Eine Diskussion per E-Mail begann unter den Forschenden des
Forschungsschwerpunktes PlanetS und in der darauffolgenden Woche organisierten
die Expertinnen und Experten aus den Bereichen Astrophysik, Kosmochemie und
Hydrodynamik ein Treffen in Bern. "Nach ein paar Stunden wussten wir, was wir
für unsere Studie berechnen mussten", erinnert sich Alibert. "Das war nur im
Rahmen des Nationalen Forschungsschwerpunkts möglich, der Wissenschaftler und
Wissenschaftlerinnen aus verschiedenen Gebieten vernetzt."

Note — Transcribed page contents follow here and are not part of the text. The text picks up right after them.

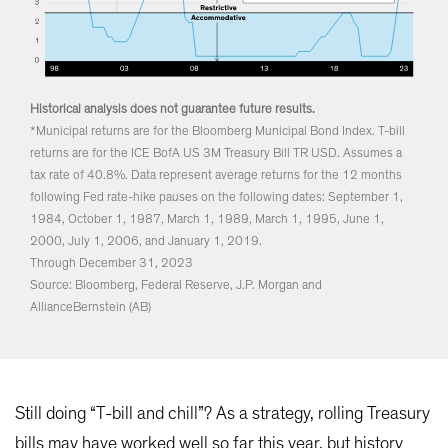
Historical analysis does not guarantee future results.
*Municipal returns are for the Bloomberg Municipal Bond Index. T-bill
returns are for the ICE BofA US 3M Treasury Bill TR USD. Assumes a
tax rate of 40.8%. Data represent average returns for the 12 months
following Fed rate-hike pauses on the following dates: September 1,
1984, October 1, 1987, March 1, 1989, March 1, 1995, June 1,
2000, July 1, 2006, and January 1, 2019.
Through December 31, 2023
Source: Bloomberg, Federal Reserve, J.P. Morgan and
AllianceBernstein (AB)
Still doing “T-bill and chill”? As a strategy, rolling Treasury
bills may have worked well so far this year, but history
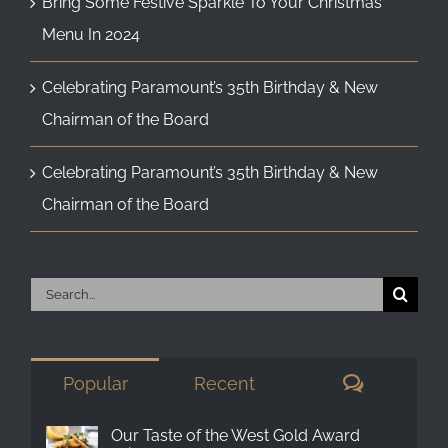
Bring Some Festive Sparkle To Your Christmas
Menu In 2024
Celebrating Paramount’s 35th Birthday & New
Chairman of the Board
Celebrating Paramount’s 35th Birthday & New
Chairman of the Board
Search
for:
Comment
Popular
Recent
Our Taste of the West Gold Award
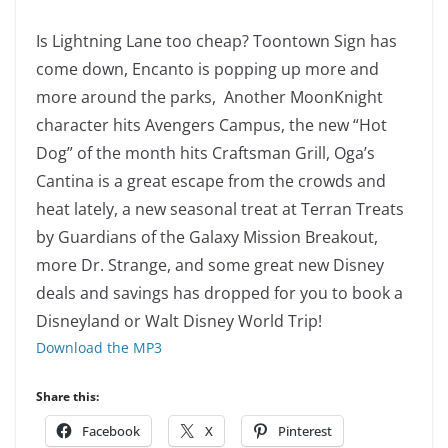
Is Lightning Lane too cheap? Toontown Sign has
come down, Encanto is popping up more and
more around the parks, Another MoonKnight
character hits Avengers Campus, the new “Hot
Dog” of the month hits Craftsman Grill, Oga’s
Cantina is a great escape from the crowds and
heat lately, a new seasonal treat at Terran Treats
by Guardians of the Galaxy Mission Breakout,
more Dr. Strange, and some great new Disney
deals and savings has dropped for you to book a
Disneyland or Walt Disney World Trip!
Download the MP3
Share this:
Facebook
X
Pinterest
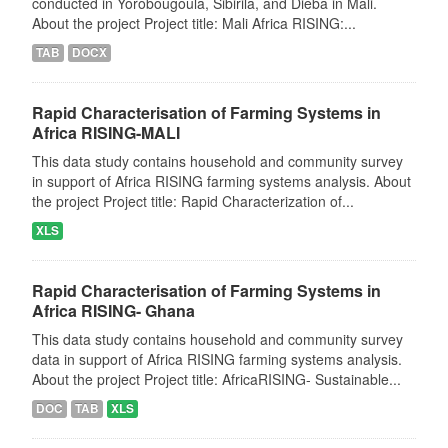
conducted in Yorobougoula, Sibirila, and Dieba in Mali.
About the project Project title: Mali Africa RISING:...
TAB
DOCX
Rapid Characterisation of Farming Systems in
Africa RISING-MALI
This data study contains household and community survey
in support of Africa RISING farming systems analysis. About
the project Project title: Rapid Characterization of...
XLS
Rapid Characterisation of Farming Systems in
Africa RISING- Ghana
This data study contains household and community survey
data in support of Africa RISING farming systems analysis.
About the project Project title: AfricaRISING- Sustainable...
DOC
TAB
XLS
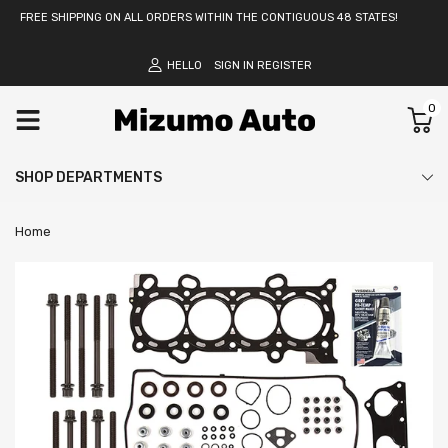
FREE SHIPPING ON ALL ORDERS WITHIN THE CONTIGUOUS 48 STATES!
HELLO
SIGN IN
REGISTER
0
SHOP DEPARTMENTS
Home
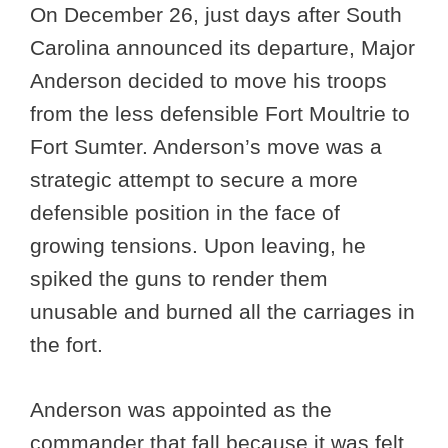
On December 26, just days after South
Carolina announced its departure, Major
Anderson decided to move his troops
from the less defensible Fort Moultrie to
Fort Sumter. Anderson’s move was a
strategic attempt to secure a more
defensible position in the face of
growing tensions. Upon leaving, he
spiked the guns to render them
unusable and burned all the carriages in
the fort.
Anderson was appointed as the
commander that fall because it was felt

Mit ihren Berechnungen zeigten die Forschenden, dass die Zeit, die der junge
Planet im Massenbereich von 15 bis 50 Erdmassen verbrachte, in der Tat viel
länger war als bisher angenommen. Während dieser Entstehungsphase lieferten die
Kollisionen mit den kilometergroßen Blöcken genügend Energie, um die
Gasatmosphäre des jungen Jupiters aufzuheizen und eine schnelle Abkühlung,
Kontraktion und weitere Gasanreicherung zu verhindern. "Kieselsteine sind in den
ersten Phasen wichtig, um schnell einen Kern zu bilden. Aber die Wärme, die von
den Planetesimalen geliefert wird, ist entscheidend, um die Gasanreicherung so
zu verzögern, dass sie zur Zeitskala passt, die durch die Meteoritendaten
vorgegeben wird", so die Schlussfolgerung des Teams. Die Ergebnisse könnten auch
dazu beitragen, Probleme bei der Erklärung der Entstehung von Uranus und Neptun
sowie von extrasolaren Planeten mit ähnlicher Masse zu lösen.
Über ihre Untersuchungen berichten die Wissenschaftler in einem Fachartikel, der in der
Zeitschrift Nature Astronomy erschienen ist.